Y me encontré de pronto, sin quererlo, con el reconocimiento desinhibido hacia con eso que uno hace con tanta pasión. Y me encontré mil veces diciendo gracias
Y allí está uno entre los suyos. Y allí está uno volviendo emocionado a esos viejos sitios donde amó la vida…y allí están los afectos que nunca mueren porque son sinceros.

Y están los aromas.
Este fin de semana me decreté feliz. Porque en este fin de semana lo tuve todo. La sonrisa de un hijo. La mirada de mi veja. El abrazo tibio de los recuerdos imborrables, a los que encontré agazapados en cada rincón.
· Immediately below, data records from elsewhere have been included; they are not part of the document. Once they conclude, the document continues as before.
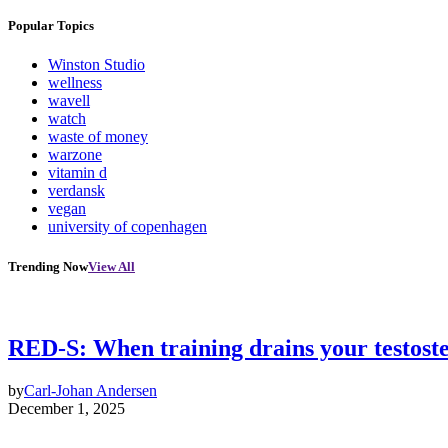
Popular Topics
Winston Studio
wellness
wavell
watch
waste of money
warzone
vitamin d
verdansk
vegan
university of copenhagen
Trending Now
View All
RED-S: When training drains your testost
by
Carl-Johan Andersen
December 1, 2025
La compañía cómplice del mate. Una imagen simple que nos revela un mundo a través de la ventana.

Mi hijo feliz con mi vieja. Su abu. Y un tata, mi suegro, feliz con su nieto.

Uno vuelve siempre a esos viejos sitios dónde amó la vida… y allí está en penumbras el cuarto de la primera juventud con sus tesoros intactos, esos que la vieja cuidó durante años para nosotros.
Un puñado de fotos que susurran tiempos tan lejanos que parecen ajenos…pero ajenos no son. Poco a poco las caras se hacen familiares y se vuelven recuerdos dulces. Y amargos.

Algunos que ya no están…
Y el fin de semana largo que va muriendo con desgano.
Yo vuelvo por la ruta masticando recuerdos. Detrás dejo mi tierra. Poco a poco se va haciendo chiquitita contra el horizonte…junto a mí los recuerdos se agigantan.
Me decreté feliz este fin de semana.
Lo fui completamente durante estos días.
Y con eso poco me basta.
Tal vez esté allí el secreto, ¿no?. Quién sabe.